The red lines show the proposed Atlantic Sunrise expansion. The light blue lines are the existing Transco system.Williams
The report states that FERC overstated the pipeline’s economic benefits while discounting or ignoring its costs, including the effects of the pipeline on property values; loss of environmental benefits like flood control, clean water and wildlife habitat; economic damages associated with increases in greenhouse gas emissions; and public health costs due to the release of toxins and smog-forming pollutants.
“The report makes even more clear that, while the damage that this pipeline would cause to private property and the environment is very real, any benefits to the public are illusory,” said Ben Luckett, an attorney with Appalachian Mountain Advocates.
The report estimates the pipeline’s total costs (the initial cost plus the discounted value of all future annual costs) at between $21.3 and $91.6 billion. The one-time costs (ecosystem services lost during construction) are estimated to be $6.2 to $22.7 million, while annual costs for this diminished ecosystem service productivity would total approximately $2.9 to $11.4 million per year. Using a 2.5 percent discount rate, the annual cost associated with the social cost of carbon from the project’s greenhouse gas emissions would be $2.3 to $3.5 billion per year.
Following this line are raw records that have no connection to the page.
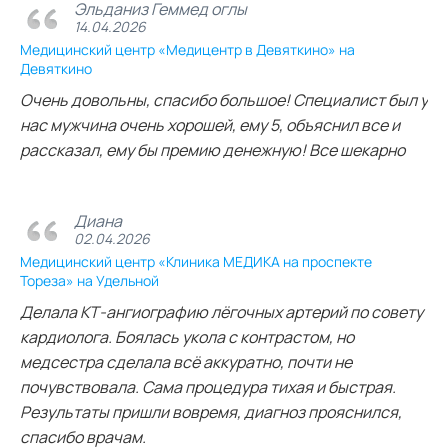
Эльданиз Геммед оглы
14.04.2026
Медицинский центр «Медицентр в Девяткино» на
Девяткино
Очень довольны, спасибо большое! Специалист был у
нас мужчина очень хорошей, ему 5, объяснил все и
рассказал, ему бы премию денежную! Все шекарно
Диана
02.04.2026
Медицинский центр «Клиника МЕДИКА на проспекте
Тореза» на Удельной
Делала КТ‑ангиографию лёгочных артерий по совету
кардиолога. Боялась укола с контрастом, но
медсестра сделала всё аккуратно, почти не
почувствовала. Сама процедура тихая и быстрая.
Результаты пришли вовремя, диагноз прояснился,
спасибо врачам.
The report cautions that the estimates are conservative and do not include the value of landscape preservation or damages to natural resources, property and human health in the event of a leak or explosion. The report does not quantify estimates in property value losses, but it does analyze what it calls FERC’s failure to include realistic estimates in its analysis, citing the “well-established negative impact” of pipelines on property values.
“FERC failed to recognize the true cost of the pipeline and the people won’t only be saddled with the pollution it will generate, but also the huge economic costs associated with its construction and operation,” said Thomas Au, conservation chair for the Pennsylvania Chapter of Sierra Club.
“And once the transition to clean, renewable energy is complete, communities will still have to live with these stranded assets left scarring our forests and towns. This pipeline should’ve been rejected at the beginning and should not be constructed.”
Air pollution from compressor stations built along the pipeline’s proposed route would cause more than 7,500 people to experience adverse health effects, including respiratory illnesses, sinus problems, vision impairment and severe headaches. This is in addition to the nearly 20,000 homes and more than 45,000 people who would live in the pipeline’s evacuation zone.